Smaller values let the surface bend more; larger values push it towards the
principal-component plane. If the fitted contours look implausibly wiggly,
increase it.

**Deferral tuning.** Criterion 1 uses `delta` (the margin, as a fraction of
the value range, by which an interior extremum must exceed the boundary) and
Criterion 2 uses `cover_min` (the minimum fraction of the variable's range the
axis must span, default `0.55`). Both are arguments to `psaxis()` and to
`plot()`. Deferral is a display decision, not a verdict on the variable: a
deferred variable is still fitted, still predictable, and often the most
interesting one on the plot.

**Colouring by level.** With `col_by_level = TRUE`, contour lines are coloured
by the value they represent, so colour encodes the calibration directly. Only
the calibrated curves are drawn; unlike a filled surface, nothing is painted in
the space between them, so the display never suggests a value where the surface
merely interpolates. Set `n_contours` for the number of levels and `level_pal`
for the palette.

**Blank regions.** The contours are evaluated on a grid masked to the
data-support region: cells with no sample nearby are dropped. Where the
contours stop short of the frame, the configuration has a genuine void there —
between clusters, or at a sparse edge — and the smooth surface would otherwise
extrapolate a value with no data behind it.
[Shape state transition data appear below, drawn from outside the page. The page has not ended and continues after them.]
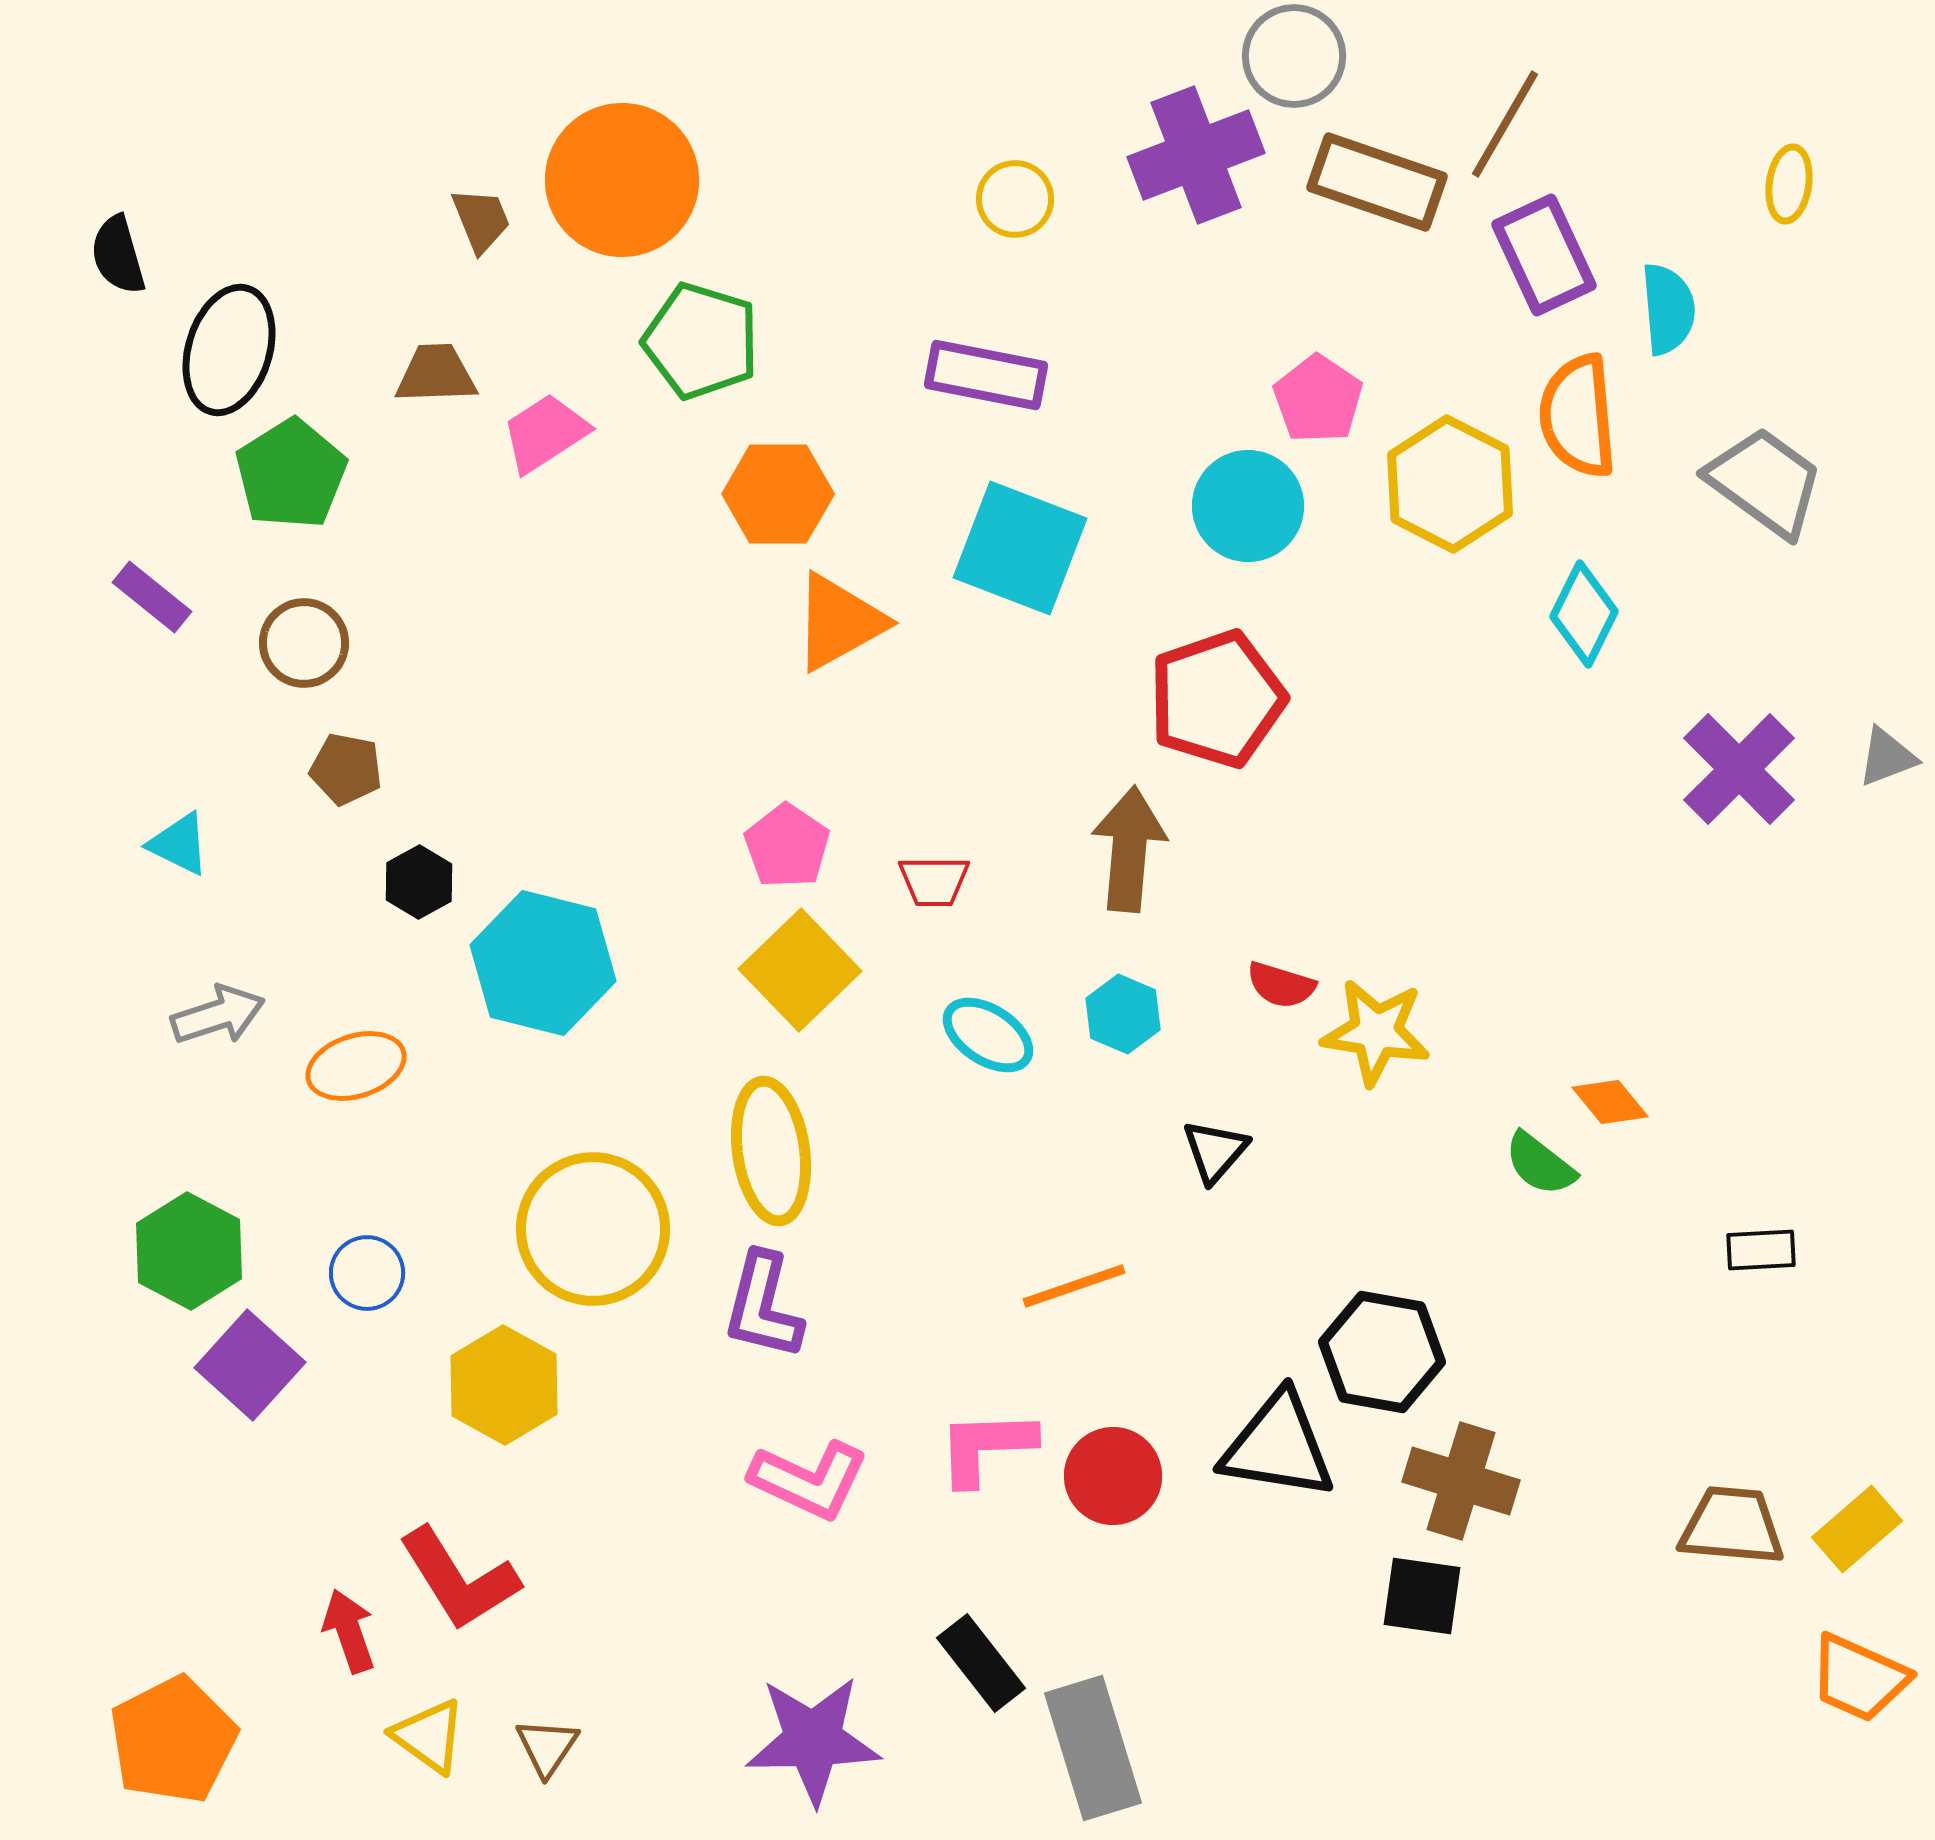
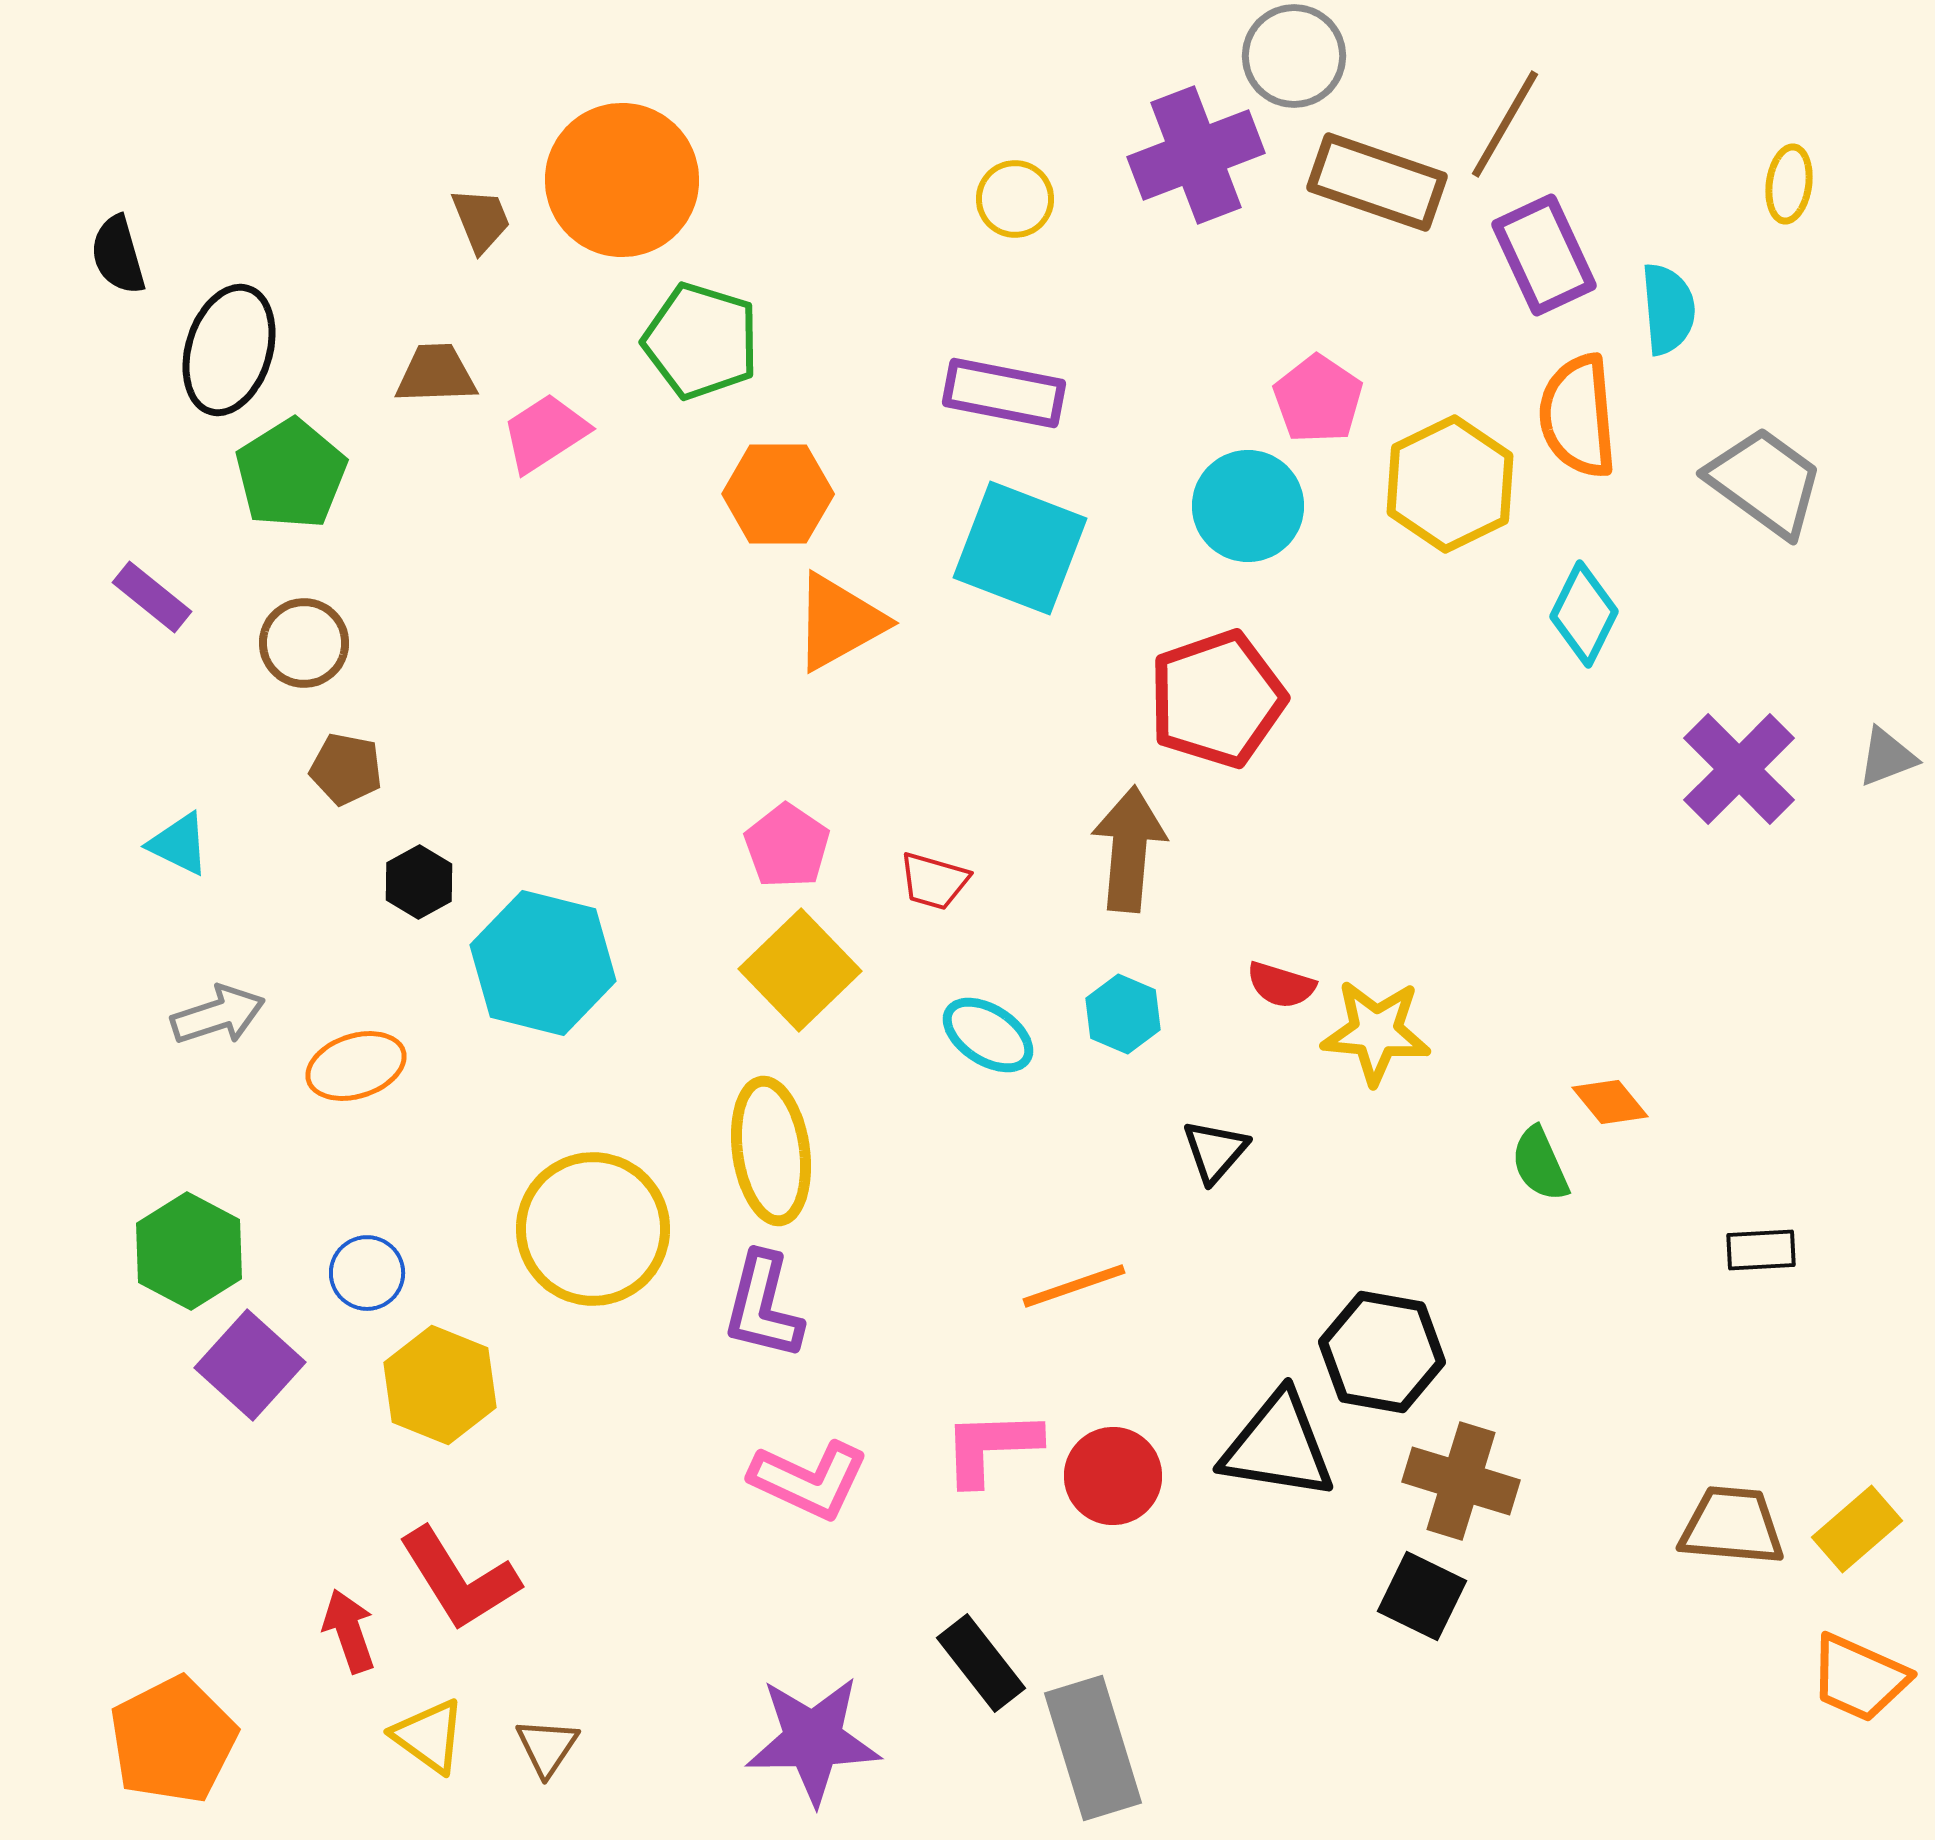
purple rectangle at (986, 375): moved 18 px right, 18 px down
yellow hexagon at (1450, 484): rotated 7 degrees clockwise
red trapezoid at (934, 881): rotated 16 degrees clockwise
yellow star at (1376, 1032): rotated 4 degrees counterclockwise
green semicircle at (1540, 1164): rotated 28 degrees clockwise
yellow hexagon at (504, 1385): moved 64 px left; rotated 7 degrees counterclockwise
pink L-shape at (986, 1447): moved 5 px right
black square at (1422, 1596): rotated 18 degrees clockwise
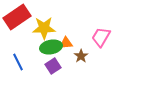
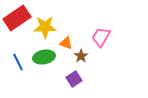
red rectangle: moved 1 px down
yellow star: moved 1 px right, 1 px up
orange triangle: rotated 24 degrees clockwise
green ellipse: moved 7 px left, 10 px down
purple square: moved 21 px right, 13 px down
**Units.** Displayed calibrations, contour levels, and everything returned by
`predict()` are in the original units of each variable. The internal
computations, `predictivity()`, and `axis_predictive_error()` operate in the
working (centred, optionally standardised) units.

# References

Gower, J.C. and Hand, D.J. (1996). *Biplots*. Chapman & Hall, London.

Gower, J.C., Lubbe, S. and le Roux, N. (2011). *Understanding Biplots*.
Wiley, Chichester.

Hastie, T. and Stuetzle, W. (1989). Principal curves. *Journal of the
American Statistical Association*, **84**, 502–516.